Monocytes may be confused with lymphocytes especially when they show cytoplasmic vacuolations but their glassy cytoplasm is characteristic. A total of 100 lymphocytes should be examined in the blood film, and if vacuolation is present, we should add comments on the characteristics and extent of the vacuolations present.13, 14, 15, 16
Generally cytoplasmic vacuolations are uncommonly seen in lymphocytes. Presence of cytoplasmic vacuolation in peripheral blood lymphocytes suggests viral infections like infectious mononucleosis. Rare hereditary disorders like sphingomyelin lipidosis (Niemann-Pick disease), ganglioside lipidosis (Tay-Sach and Batten-Spielmeyer-Vogt diseases), type II glycogen storage disease (Pompe's disease), and genetic mucopolysaccharidosis (Hurler-Hunter syndrome) can also show presence of vacuolations. Accumulation of metabolic by-products due to metabolic disorder can present as vacuoles in lymphocytes. Therefore, identification of vacuolated lymphocytes in a pediatric patient with developmental delay should trigger more specific testings for metabolic disorders11, 12, 13, 14, 15
Accumulation of metabolic byproducts in metabolic disorderswhich can also manifest as cytoplasmic vacuoles in lymphocytes. Blood film review is always recommended in children suspicious for metabolic disorders. In addition, eosinophil granule abnormality seen in the image is commonly identified in GM1 gangliosidosis, a disease with lysosomal GM1 ganglioside accumulation due to β‐galactosidase deficiency.3, 17
In few cases presence of cytoplasmic vacuolations along with clinical features in conjunction is highly suggestive of a specific diagnosis, like juvenile subtype of Batten’s disease (NCL3) in a child who presents with progressive blindness and developmental deterioration or acid maltase deficiency disease in a patient with periodic acid Schiff positive lymphocyte vacuolation and progressive cardiac or skeletal myopathy. If there are numerous large cytoplasmic vacuoles in lymphocytes with a clinical suspicion of infantile GM1 gangliosidosis, then β galactosidase deficiency may be demonstrated histochemically on the blood film. However, it is important to exclude other disorders, such as galactosialidosis, using enzymological methods. Likewise histochemical detection of acid esterase activity is also possible on blood films showing lymphocytes with small numbers of small and discrete vacuoles to confirm or exclude the diagnosis of Wolman’s disease. Furthermore, in addition to histochemical methods, ultrastructural examination of the inclusions may help in further specific diagnosis and has particularly aided the identification of various subtypes of Batten’s disease.13, 14
Table 1
Mere presence of cytoplasmic vacuolation in WBCs is not specific to a particular disease but in proper clinical context and with the help of other supporting tests, a definite diagnosis could be made. For this purpose, in most conditions in which definite specific diagnosis is possible, enzyme analysis of white blood cells or a fibroblast culture is considered the gold standard, along with specific gene defects study using molecular diagnostic techniques.

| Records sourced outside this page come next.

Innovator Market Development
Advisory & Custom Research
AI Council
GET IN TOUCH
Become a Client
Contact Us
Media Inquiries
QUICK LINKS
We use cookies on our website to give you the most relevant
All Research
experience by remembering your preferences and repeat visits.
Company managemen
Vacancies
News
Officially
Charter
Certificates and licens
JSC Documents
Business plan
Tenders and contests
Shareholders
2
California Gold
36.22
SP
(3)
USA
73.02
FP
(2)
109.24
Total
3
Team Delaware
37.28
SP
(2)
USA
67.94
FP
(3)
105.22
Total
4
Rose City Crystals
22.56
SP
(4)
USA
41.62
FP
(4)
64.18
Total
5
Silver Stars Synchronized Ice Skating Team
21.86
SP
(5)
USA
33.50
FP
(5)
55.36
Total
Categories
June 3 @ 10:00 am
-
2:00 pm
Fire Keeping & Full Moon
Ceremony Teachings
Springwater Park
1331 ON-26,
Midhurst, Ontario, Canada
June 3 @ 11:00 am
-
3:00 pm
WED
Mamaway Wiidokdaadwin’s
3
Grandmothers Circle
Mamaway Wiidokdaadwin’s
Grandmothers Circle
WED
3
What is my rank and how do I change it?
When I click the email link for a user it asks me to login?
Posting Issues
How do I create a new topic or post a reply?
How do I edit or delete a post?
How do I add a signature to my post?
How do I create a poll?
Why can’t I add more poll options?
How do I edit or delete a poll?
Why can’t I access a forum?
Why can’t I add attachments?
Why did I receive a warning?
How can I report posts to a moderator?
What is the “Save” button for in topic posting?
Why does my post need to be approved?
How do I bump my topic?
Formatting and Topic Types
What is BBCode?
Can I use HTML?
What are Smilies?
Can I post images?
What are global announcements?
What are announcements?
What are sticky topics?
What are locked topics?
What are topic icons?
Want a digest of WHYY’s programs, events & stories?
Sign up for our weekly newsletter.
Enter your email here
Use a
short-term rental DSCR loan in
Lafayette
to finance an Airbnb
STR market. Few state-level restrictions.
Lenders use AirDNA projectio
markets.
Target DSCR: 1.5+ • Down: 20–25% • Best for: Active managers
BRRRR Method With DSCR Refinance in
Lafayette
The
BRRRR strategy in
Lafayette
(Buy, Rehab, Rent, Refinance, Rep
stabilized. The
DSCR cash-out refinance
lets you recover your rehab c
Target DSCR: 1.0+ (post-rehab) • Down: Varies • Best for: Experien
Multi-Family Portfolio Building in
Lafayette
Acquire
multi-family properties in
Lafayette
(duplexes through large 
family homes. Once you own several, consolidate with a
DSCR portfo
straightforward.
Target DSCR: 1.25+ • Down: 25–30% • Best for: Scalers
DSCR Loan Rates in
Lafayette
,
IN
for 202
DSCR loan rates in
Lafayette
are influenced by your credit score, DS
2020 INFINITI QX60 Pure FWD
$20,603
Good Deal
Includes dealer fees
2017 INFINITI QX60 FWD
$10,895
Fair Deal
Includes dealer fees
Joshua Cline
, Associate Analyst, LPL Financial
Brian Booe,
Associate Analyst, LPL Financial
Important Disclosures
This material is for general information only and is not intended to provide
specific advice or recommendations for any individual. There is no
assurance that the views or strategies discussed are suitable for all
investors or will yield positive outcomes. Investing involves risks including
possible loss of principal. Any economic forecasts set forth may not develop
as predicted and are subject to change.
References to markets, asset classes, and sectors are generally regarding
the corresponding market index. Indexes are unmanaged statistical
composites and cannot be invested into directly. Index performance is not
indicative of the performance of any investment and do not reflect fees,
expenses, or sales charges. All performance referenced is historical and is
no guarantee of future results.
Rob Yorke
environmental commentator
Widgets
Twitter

Lymphoid blasts also show presence of cytoplasmic vacuolations in Acute Lymphoblastic leukemia and in Burkitt’s lymphoma that are PAS positive.17
Conclusion
There is a significant degree of clinical usefulness of meticulous examination of blood films for cytoplasmic vacuolation in patients with a history suggestive of metabolic disease. The test is cheap, rapid, and minimally invasive and provides a first line screening test with findings in some cases, providing strong clues as to the underlying diagnosis, particularly when appropriate and adequate clinical information is provided.